Germany in recession in 2023, lagging behind major industrial countries

Germany’s economy tipped into the red last year as energy costs, high interest rates and slowing foreign demand weakened its industrial strength and exports.

The gross domestic product (GDP) of Europe’s largest economy fell by 0.3% in 2023, after an increase of 1.8% in 2022, according to data corrected for price variables unveiled Monday by the National Statistics Office Destatis.

In data adjusted for calendar and price variables, annual GDP falls by 0.1%.

These results are certainly a little better than the forecasts of the government and the IMF, which respectively predicted a contraction of the German economy of 0.4% and 0.5% for 2023.

But the country is doing significantly worse than the EU average, which is expected to reach growth of 0.6% in 2023, according to the latest forecasts from the European Commission, with marked increases for France, Spain and Spain. ‘Italy.

The world’s third largest economy is also lagging behind other major industrial countries, such as the United States or the United Kingdom.

The end of the year was even worse than previous quarters with GDP estimated to decline by 0.3% between September and December, according to a preliminary estimate from Destatis.

“Turbulent” year

Expected, this recession nonetheless remains bad news for the government of Olaf Scholz, already struggling with record unpopularity and a multiplication of social demands.

“The year 2023 has been turbulent, with the economy in permanent crisis mode,” comments Carsten Brzeski, analyst for ING bank.

The German economy is weighed down by the crisis in its powerful industrial sector, which represents around 20% of the wealth produced in the country.

Production remains more than 9% below its pre-COVID-19 pandemic level.

The sector has been slowed by sluggish domestic demand, due to inflation – which reached 5.9% in 2023 – and interest rate hikes from the European Central Bank (ECB).

According to Destatis, private consumption fell by 0.8% over one year. Construction particularly suffered, with a 2.1% decline in investments.

The industry was also penalized by less dynamic exports, against a backdrop of geopolitical tensions and weaker demands for “made in Germany” in China and the United States.

Above all, energy prices remain high for German industry compared to its international competitors. Chemistry, particularly affected, produced 8% less in 2023 over one year, which translated into a 12% drop in revenues, according to industry data.

Reprise ?

Still, the German economy should begin to recover this year, according to forecasts.

The government expects growth of 1.3% in 2024, the International Monetary Fund (IMF) expects growth of 0.9%.

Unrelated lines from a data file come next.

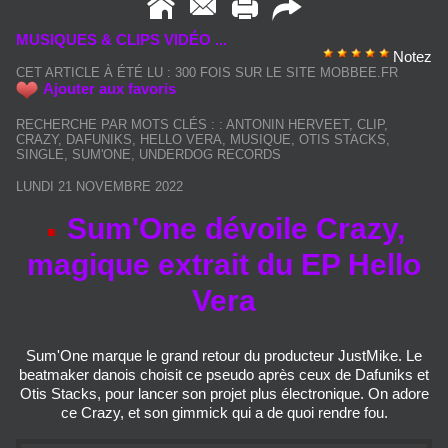
MUSIQUES & CLIPS VIDÉO ...
Notez
CET ARTICLE À ÉTÉ LU : 300 FOIS SUR LE SITE MOBBEE.FR
Ajouter aux favoris
RECHERCHE PAR MOTS CLÉS :
:
ANTONIN HERVEET
,
CLIP
,
CRAZY
,
DAFUNIKS
,
HELLO VERA
,
MUSIQUE
,
OTIS STACKS
,
SINGLE
,
SUM'ONE
,
UNDERDOG RECORDS
LUNDI 21 NOVEMBRE 2022
Sum'One dévoile Crazy,
magique extrait du EP Hello
Vera
Sum'One marque le grand retour du producteur JustMike. Le
beatmaker danois choisit ce pseudo après ceux de Dafuniks et
Otis Stacks, pour lancer son projet plus électronique. On adore
ce Crazy, et son gimmick qui a de quoi rendre fou.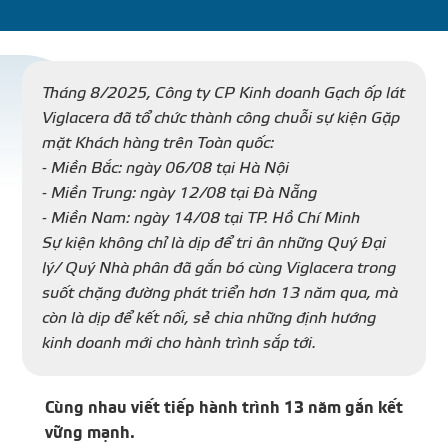
DỰ Á
KÊNH PHÂN PHỐ
Tháng 8/2025, Công ty CP Kinh doanh Gạch ốp lát
Viglacera đã tổ chức thành công chuỗi sự kiện Gặp
mặt Khách hàng trên Toàn quốc:
THƯ VIỆ
- Miền Bắc: ngày 06/08 tại Hà Nội
- Miền Trung: ngày 12/08 tại Đà Nẵng
- Miền Nam: ngày 14/08 tại TP. Hồ Chí Minh
Sự kiện không chỉ là dịp để tri ân những Quý Đại
lý/ Quý Nhà phân đã gắn bó cùng Viglacera trong
TIN SỰ KIỆN
suốt chặng đường phát triển hơn 13 năm qua, mà
còn là dịp để kết nối, sẻ chia những định hướng
TIN CHUYÊN MÔN
kinh doanh mới cho hành trình sắp tới.
LIÊN HỆ - TƯ VẤ
Cùng nhau viết tiếp hành trình 13 năm gắn kết
vững mạnh.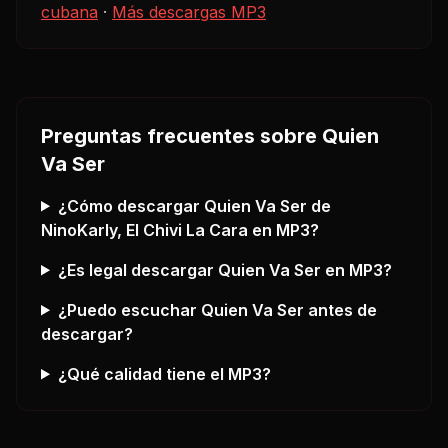
cubana
·
Más descargas MP3
Preguntas frecuentes sobre
Quien
Va Ser
¿Cómo descargar
Quien Va Ser
de
NinoKarly, El Chivi La Cara
en MP3?
¿Es legal descargar
Quien Va Ser
en MP3?
¿Puedo escuchar
Quien Va Ser
antes de
descargar?
¿Qué calidad tiene el MP3?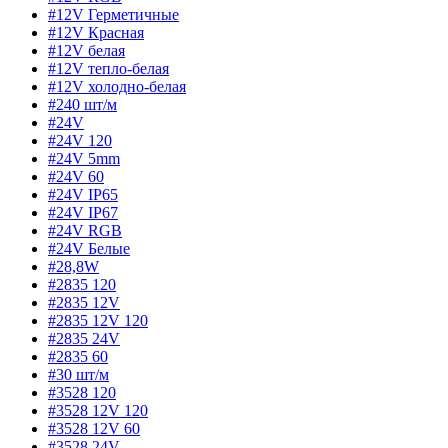
#12V Герметичные
#12V Красная
#12V белая
#12V тепло-белая
#12V холодно-белая
#240 шт/м
#24V
#24V 120
#24V 5mm
#24V 60
#24V IP65
#24V IP67
#24V RGB
#24V Белые
#28,8W
#2835 120
#2835 12V
#2835 12V 120
#2835 24V
#2835 60
#30 шт/м
#3528 120
#3528 12V 120
#3528 12V 60
#3528 24V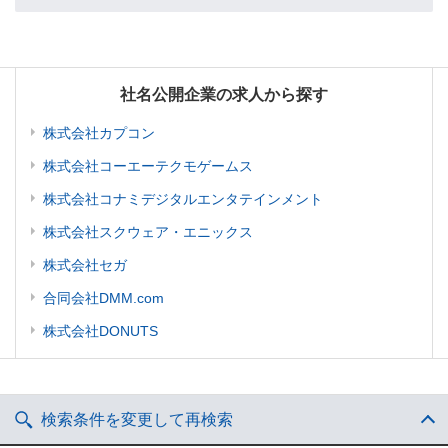
社名公開企業の求人から探す
株式会社カプコン
株式会社コーエーテクモゲームス
株式会社コナミデジタルエンタテインメント
株式会社スクウェア・エニックス
株式会社セガ
合同会社DMM.com
株式会社DONUTS
検索条件を変更して再検索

“With the decline in inflation, the rise in real wages and a gradual recovery in the global economy, the factors weighing on the economy should ease and a recovery should begin,” the Ministry of Finance said on Monday. the Economy.

Exports have already seen an improvement at the end of the year, with an increase of 3.7% in November, after four months of decline.

But some experts doubt a rapid rebound, while interest rates are not expected to fall significantly this year, nor are energy prices.

“For 2024, there will be no improvement. Germany has fallen into stagnation,” according to Jens Oliver Niklasch, analyst for LBBW bank.

“It is possible that we will remain in recession this year. The challenges are immense,” commented the Chamber of Industry and Commerce (DIHK) on Monday.

The country also faces structural challenges, such as a lack of labor, an aging population and a lack of investment that could continue to hamper growth.

Especially since a resounding ruling from the Constitutional Court in November canceled 60 billion euros of investment credits in the name of constitutional budgetary rules.

This decision forced the government of Olaf Scholz to cut back on certain expenses. According to the economic institute IFO, these budget cuts should cost Germany 0.2 points of growth in the coming months.